Advanced Search with CirrusSearch Extension in MediaWiki
What is CirrusSearch?
If you’ve ever tried to hunt for a specific phrase on a wiki with a gazillion pages, you know the built‑in search can feel like looking for a needle in a haystack. CirrusSearch changes that story. It hooks MediaWiki up to Elasticsearch (soon OpenSearch) and turns the search engine into something that actually understands relevance, proximity, and fuzzy matching.
Why bother with “Advanced Search”?
There’s a AdvancedSearch extension that sits on top of Special:Search. It adds a form where you can pick namespaces, set a date range, or toggle case‑sensitivity. Alone it’s handy, but when you pair it with CirrusSearch you unlock a whole suite of hidden parameters that ordinary users never see. Think of it as the difference between a basic screwdriver and a multi‑bit power driver – both turn screws, but the latter does it faster, cleaner, and with fewer mistakes.

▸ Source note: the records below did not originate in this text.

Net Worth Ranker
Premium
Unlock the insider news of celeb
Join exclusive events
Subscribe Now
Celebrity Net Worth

Getting CirrusSearch up and running
First things first: you need a working MediaWiki installation. Then:
// In Composer
composer require mediawiki/cirrussearch
// In LocalSettings.php
wfLoadExtension( 'CirrusSearch' );
$wgSearchType = 'CirrusSearch';
// Minimal Elasticsearch config
$wgCirrusSearchServers = [ [ 'host' => 'localhost', 'port' => 9200 ] ];
That’s it. In practice you’ll want to tweak a few more settings – class‑name prefixes, index names, perhaps a connection timeout – but the snippet above gets the engine talking.
Installing the AdvancedSearch front‑end
Grab the extension, slap it into extensions/AdvancedSearch, and add a single line to LocalSettings.php:
wfLoadExtension( 'AdvancedSearch' );
Now Special:Search shows a collapsible “Advanced options” panel. That panel merely passes query arguments to the back‑end; CirrusSearch reads them, interprets them, and does the heavy lifting.
Key parameters you’ll see
- ns: one or more namespace IDs, comma‑separated.

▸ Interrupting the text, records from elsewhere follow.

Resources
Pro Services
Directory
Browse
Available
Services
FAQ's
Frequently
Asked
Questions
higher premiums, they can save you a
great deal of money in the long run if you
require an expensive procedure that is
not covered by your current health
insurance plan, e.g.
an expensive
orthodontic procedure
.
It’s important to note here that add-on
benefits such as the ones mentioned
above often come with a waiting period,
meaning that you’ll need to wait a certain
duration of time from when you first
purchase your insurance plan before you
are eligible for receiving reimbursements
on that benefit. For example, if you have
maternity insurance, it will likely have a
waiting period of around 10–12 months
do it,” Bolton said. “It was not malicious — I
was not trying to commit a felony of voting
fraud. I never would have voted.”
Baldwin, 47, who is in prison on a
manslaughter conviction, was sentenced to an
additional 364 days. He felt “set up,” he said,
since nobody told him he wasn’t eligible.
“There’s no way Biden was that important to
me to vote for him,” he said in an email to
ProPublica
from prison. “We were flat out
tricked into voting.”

- profile: a search profile such as
default,strict, orautocomplete. - prefix: restrict matches to terms that start with the given string.
- regex: a regular expression filter (dangerous, use with care).
Beyond the UI – raw CirrusSearch query syntax
Whenever you submit a search, CirrusSearch translates the URL into an Elasticsearch query DSL. If you’re comfortable with JSON, you can craft your own queries and feed them through the cirrussearch-query API endpoint. For example, to find pages that contain the exact phrase “climate change” but not the word “denial”, you could POST the following:
{
"query": {
"bool": {
"must": [
{ "match_phrase": { "text": "climate change" } }
],
"must_not": [
{ "match": { "text": "denial" } }
]
}
},
"highlight": {
"fields": { "text": {} }
}
}
It’s a mouthful, but the power is undeniable. You can filter by page creation date, boost certain domains, or even limit results to a specific language.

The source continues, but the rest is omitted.